Restate all of the entries exactly, each line as it stands.

▸ Materials provided:
=======

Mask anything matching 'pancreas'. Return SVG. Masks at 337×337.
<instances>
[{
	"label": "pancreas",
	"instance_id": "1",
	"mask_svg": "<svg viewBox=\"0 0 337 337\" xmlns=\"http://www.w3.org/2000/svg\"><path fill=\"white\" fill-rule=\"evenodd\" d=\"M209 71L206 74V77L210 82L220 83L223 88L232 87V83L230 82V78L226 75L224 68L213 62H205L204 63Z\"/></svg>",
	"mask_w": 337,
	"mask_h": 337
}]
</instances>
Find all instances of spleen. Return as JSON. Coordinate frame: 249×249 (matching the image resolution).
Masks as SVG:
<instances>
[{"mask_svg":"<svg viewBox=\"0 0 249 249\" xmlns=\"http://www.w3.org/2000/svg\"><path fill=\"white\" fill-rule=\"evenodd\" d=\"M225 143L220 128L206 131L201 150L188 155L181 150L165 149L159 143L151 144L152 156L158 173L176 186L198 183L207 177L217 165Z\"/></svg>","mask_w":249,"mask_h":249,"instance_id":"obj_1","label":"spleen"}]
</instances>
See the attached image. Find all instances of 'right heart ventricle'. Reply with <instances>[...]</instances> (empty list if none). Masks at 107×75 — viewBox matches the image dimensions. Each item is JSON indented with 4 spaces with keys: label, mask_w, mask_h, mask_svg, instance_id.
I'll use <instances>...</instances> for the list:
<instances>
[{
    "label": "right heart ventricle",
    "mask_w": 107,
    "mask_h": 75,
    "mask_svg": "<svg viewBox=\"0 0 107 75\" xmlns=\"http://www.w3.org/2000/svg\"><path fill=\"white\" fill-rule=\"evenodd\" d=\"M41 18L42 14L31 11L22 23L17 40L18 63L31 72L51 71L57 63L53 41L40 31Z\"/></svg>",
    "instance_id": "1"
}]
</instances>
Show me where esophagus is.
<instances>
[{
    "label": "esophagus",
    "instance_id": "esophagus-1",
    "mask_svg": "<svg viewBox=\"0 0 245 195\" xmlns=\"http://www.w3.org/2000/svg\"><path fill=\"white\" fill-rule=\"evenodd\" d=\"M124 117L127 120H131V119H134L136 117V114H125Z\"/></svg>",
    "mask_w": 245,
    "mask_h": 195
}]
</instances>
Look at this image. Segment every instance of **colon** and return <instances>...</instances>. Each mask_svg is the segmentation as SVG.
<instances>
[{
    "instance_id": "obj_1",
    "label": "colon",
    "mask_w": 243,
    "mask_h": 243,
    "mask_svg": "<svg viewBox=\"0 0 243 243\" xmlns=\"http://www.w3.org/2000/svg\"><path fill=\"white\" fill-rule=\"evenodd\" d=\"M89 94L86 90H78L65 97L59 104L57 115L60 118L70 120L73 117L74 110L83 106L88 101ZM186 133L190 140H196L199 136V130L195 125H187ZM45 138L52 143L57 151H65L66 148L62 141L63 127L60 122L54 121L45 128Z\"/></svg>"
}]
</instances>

=======

▸ Solution for this task:
Mask anything matching 'pancreas'. Return SVG. Masks at 337×337.
<instances>
[{
	"label": "pancreas",
	"instance_id": "1",
	"mask_svg": "<svg viewBox=\"0 0 337 337\" xmlns=\"http://www.w3.org/2000/svg\"><path fill=\"white\" fill-rule=\"evenodd\" d=\"M209 71L206 74V77L210 82L220 83L223 88L232 87V83L230 82V78L226 75L224 68L213 62H205L204 63Z\"/></svg>",
	"mask_w": 337,
	"mask_h": 337
}]
</instances>
Find all instances of spleen. Return as JSON. Coordinate frame: 249×249 (matching the image resolution).
Masks as SVG:
<instances>
[{"mask_svg":"<svg viewBox=\"0 0 249 249\" xmlns=\"http://www.w3.org/2000/svg\"><path fill=\"white\" fill-rule=\"evenodd\" d=\"M225 143L220 128L206 131L201 150L188 155L181 150L165 149L159 143L151 144L152 156L158 173L176 186L198 183L207 177L217 165Z\"/></svg>","mask_w":249,"mask_h":249,"instance_id":"obj_1","label":"spleen"}]
</instances>
See the attached image. Find all instances of 'right heart ventricle'. Reply with <instances>[...]</instances> (empty list if none). Masks at 107×75 — viewBox matches the image dimensions. Each item is JSON indented with 4 spaces with keys: label, mask_w, mask_h, mask_svg, instance_id.
I'll use <instances>...</instances> for the list:
<instances>
[{
    "label": "right heart ventricle",
    "mask_w": 107,
    "mask_h": 75,
    "mask_svg": "<svg viewBox=\"0 0 107 75\" xmlns=\"http://www.w3.org/2000/svg\"><path fill=\"white\" fill-rule=\"evenodd\" d=\"M41 18L42 14L31 11L22 23L17 40L18 63L31 72L51 71L57 63L53 41L40 31Z\"/></svg>",
    "instance_id": "1"
}]
</instances>
Show me where esophagus is.
<instances>
[{
    "label": "esophagus",
    "instance_id": "esophagus-1",
    "mask_svg": "<svg viewBox=\"0 0 245 195\" xmlns=\"http://www.w3.org/2000/svg\"><path fill=\"white\" fill-rule=\"evenodd\" d=\"M124 117L127 120H131V119H134L136 117V114H125Z\"/></svg>",
    "mask_w": 245,
    "mask_h": 195
}]
</instances>
Look at this image. Segment every instance of **colon** and return <instances>...</instances>. Each mask_svg is the segmentation as SVG.
<instances>
[{
    "instance_id": "obj_1",
    "label": "colon",
    "mask_w": 243,
    "mask_h": 243,
    "mask_svg": "<svg viewBox=\"0 0 243 243\" xmlns=\"http://www.w3.org/2000/svg\"><path fill=\"white\" fill-rule=\"evenodd\" d=\"M89 94L86 90H78L65 97L59 104L57 115L60 118L70 120L73 117L74 110L83 106L88 101ZM186 133L190 140H196L199 136V130L195 125H187ZM45 138L52 143L57 151H65L66 148L62 141L63 127L60 122L54 121L45 128Z\"/></svg>"
}]
</instances>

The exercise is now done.